January 26, 2014

Michael Lynch
Distinguished Professor of Biology
Center for Genomics and Bioinformatics
Department of Biology
1001 E. 3rd St.
Jordan Hall 142
Indiana University
Bloomington, IN 47405-7005
812 855 7384/6-0115(lab)

Dear Professor:
I recently found your article (Michael Lynch The Genetic Interpretation of Inbreeding Depression and Outbreeding Depression EVOLUTION vol. 45 no. 3 May 1991 page 622) and am most interested.  For several years I have pursued the notion that there is outbreeding depression just as there is inbreeding depression.  It seems obvious that anything that you need to survive will kill you if you get too much of it.  Anything important must exist in a state of balance, and indubitably gene pool size is important. 
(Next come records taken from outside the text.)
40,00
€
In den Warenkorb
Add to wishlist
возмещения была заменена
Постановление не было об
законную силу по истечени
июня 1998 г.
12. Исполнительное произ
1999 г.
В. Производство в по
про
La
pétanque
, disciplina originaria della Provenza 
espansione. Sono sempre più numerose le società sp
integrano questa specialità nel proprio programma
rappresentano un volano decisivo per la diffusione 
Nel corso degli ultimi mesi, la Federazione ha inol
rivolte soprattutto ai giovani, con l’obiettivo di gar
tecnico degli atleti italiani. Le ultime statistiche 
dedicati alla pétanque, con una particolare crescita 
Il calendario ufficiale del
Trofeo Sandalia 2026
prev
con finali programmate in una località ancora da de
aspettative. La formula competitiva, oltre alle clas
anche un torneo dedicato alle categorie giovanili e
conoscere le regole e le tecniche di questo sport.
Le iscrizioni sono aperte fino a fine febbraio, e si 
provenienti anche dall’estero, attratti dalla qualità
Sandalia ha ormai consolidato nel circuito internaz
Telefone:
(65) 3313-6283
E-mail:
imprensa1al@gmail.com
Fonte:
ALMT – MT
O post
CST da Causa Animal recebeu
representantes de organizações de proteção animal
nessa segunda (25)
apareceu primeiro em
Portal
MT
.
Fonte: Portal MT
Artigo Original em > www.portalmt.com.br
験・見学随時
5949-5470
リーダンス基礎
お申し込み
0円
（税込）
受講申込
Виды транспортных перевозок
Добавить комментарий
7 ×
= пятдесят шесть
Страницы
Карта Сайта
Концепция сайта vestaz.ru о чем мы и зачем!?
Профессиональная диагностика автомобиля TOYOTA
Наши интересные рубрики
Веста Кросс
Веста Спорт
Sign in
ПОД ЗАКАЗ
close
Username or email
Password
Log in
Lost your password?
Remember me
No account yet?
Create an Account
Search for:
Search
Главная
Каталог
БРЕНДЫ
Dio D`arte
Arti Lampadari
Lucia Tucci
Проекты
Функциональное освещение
I notice you are quite comfortable with mathematics.  Like most mortals, I stand in awe.  I recently was working on a problem that reduced to, “How many times must you throw a coin before you get heads?”  I take it that the mode is once, the median is somewhere between one and two and the mean is two.  It would be nice if I could demonstrate that clearly, but I can’t. 

The question is not trivial from a genetic standpoint.  If two populations of a species were guaranteed to undergo speciation at exactly two thousand generations, then the laws of Mendel require that the population cannot exceed a thousand for very long.  Kind of, more or less, I think.

I have spent several years in pursuit of this issue.  You can look at nobabies.net and see what I’ve done.  An overview is posted there dating to the first of this year.  I now see that you were publishing on the issue at a time when for me it was only a kind of an itch.  I’m wondering whether you have published anything relevant more recently.  I see you have a recent book out, and if it includes recent thoughts by you I’d be happy to purchase it, although I’m too much of a skinflint (or have been too thoroughly ruined by my fool’s errand) to buy a copy and just spend five minutes with the table of contents. 

Thank you for being an early beacon in a generally ill lit field of such importance.


M. Linton Herbert MD

I am happy to say that Dr. Lynch was kind enough to make a prompt reply.  He says he has not done much with the issue over the past decade.